Петербургские трущобы. Том 1 - Крестовский Всеволод Владимирович (хорошие книги бесплатные полностью .txt) 📗
А злоба и ненависть между тем все глубже и крепче залегали в ее оскорбленном сердце.
VII
ПОСЛЕДНЯЯ ВОЛЯ КНЯГИНИ
Обморок старухи Чечевинской был весьма продолжителен и угрожал немалой опасностью. Наконец с помощью доктора ее удалось привести в чувство, хотя она тотчас же впала в беспамятство. Нервы ее были страшно потрясены, и болезнь становилась весьма серьезна. При ней день и ночь неотлучно дежурили три женщины: старая нянька ее сына, ее горничная и Наташа, которые по часам чередовались между собою. Между прислугой ходили разные темные слухи и предположения, но никто, кроме Наташи, не знал настоящей причины этой внезапной болезни, а Наташа молчала и тоже притворялась ничего не знающей. Беспамятство продолжалось двое суток. Наконец, на третьи сутки, в ночь, она очнулась и пришла в себя. У ее изголовья сидела дежурною Наташа.
– Ты знала? – строго и шепотом спросила ее княгиня.

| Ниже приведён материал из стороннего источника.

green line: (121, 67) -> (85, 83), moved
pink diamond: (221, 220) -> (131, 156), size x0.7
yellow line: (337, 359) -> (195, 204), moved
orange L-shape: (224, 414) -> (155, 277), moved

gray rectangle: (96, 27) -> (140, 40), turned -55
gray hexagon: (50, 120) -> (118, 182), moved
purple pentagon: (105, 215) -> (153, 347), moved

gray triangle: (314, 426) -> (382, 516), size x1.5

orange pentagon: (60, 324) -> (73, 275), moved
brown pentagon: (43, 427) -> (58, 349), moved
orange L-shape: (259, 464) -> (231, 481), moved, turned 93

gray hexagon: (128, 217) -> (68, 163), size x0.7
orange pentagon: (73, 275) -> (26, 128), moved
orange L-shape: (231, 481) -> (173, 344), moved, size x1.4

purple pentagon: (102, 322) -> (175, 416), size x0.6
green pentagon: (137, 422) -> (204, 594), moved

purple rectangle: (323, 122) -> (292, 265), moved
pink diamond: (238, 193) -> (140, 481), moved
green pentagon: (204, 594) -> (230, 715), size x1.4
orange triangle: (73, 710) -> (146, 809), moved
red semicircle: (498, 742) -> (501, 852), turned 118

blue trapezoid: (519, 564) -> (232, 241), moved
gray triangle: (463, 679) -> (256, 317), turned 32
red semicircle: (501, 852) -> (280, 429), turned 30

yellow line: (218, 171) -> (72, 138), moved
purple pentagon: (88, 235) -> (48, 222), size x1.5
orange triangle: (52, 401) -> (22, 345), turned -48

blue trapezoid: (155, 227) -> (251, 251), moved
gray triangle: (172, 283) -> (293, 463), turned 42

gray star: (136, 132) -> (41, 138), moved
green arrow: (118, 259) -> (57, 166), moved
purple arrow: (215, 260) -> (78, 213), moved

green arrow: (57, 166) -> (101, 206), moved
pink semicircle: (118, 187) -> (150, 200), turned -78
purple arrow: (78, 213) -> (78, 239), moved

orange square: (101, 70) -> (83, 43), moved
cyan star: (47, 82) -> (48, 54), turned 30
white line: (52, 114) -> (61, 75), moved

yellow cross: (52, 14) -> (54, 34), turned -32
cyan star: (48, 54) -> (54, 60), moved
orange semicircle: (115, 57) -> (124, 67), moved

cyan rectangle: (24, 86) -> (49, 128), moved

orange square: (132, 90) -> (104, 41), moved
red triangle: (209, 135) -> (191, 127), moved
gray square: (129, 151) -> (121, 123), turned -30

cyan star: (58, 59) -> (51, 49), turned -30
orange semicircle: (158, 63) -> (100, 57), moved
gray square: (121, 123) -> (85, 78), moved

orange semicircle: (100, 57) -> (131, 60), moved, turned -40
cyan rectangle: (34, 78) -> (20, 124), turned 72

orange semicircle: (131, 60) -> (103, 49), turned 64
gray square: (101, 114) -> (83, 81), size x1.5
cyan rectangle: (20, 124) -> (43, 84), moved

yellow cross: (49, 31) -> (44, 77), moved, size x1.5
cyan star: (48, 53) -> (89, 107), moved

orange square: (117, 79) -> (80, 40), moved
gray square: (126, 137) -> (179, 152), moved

Девушка вздрогнула и, не сообразясь с мыслями, испуганно недоумевающим взглядом глядела на нее. Матовый отсвет ночной лампочки неровно колебался на ее бледном, исхудалом облике и резко выделял углы носа и скул из затененных глазных впадин, в которых старческие, строгие глаза горели утомленно лихорадочным блеском. Больная была страшна и казалась гробовым привидением.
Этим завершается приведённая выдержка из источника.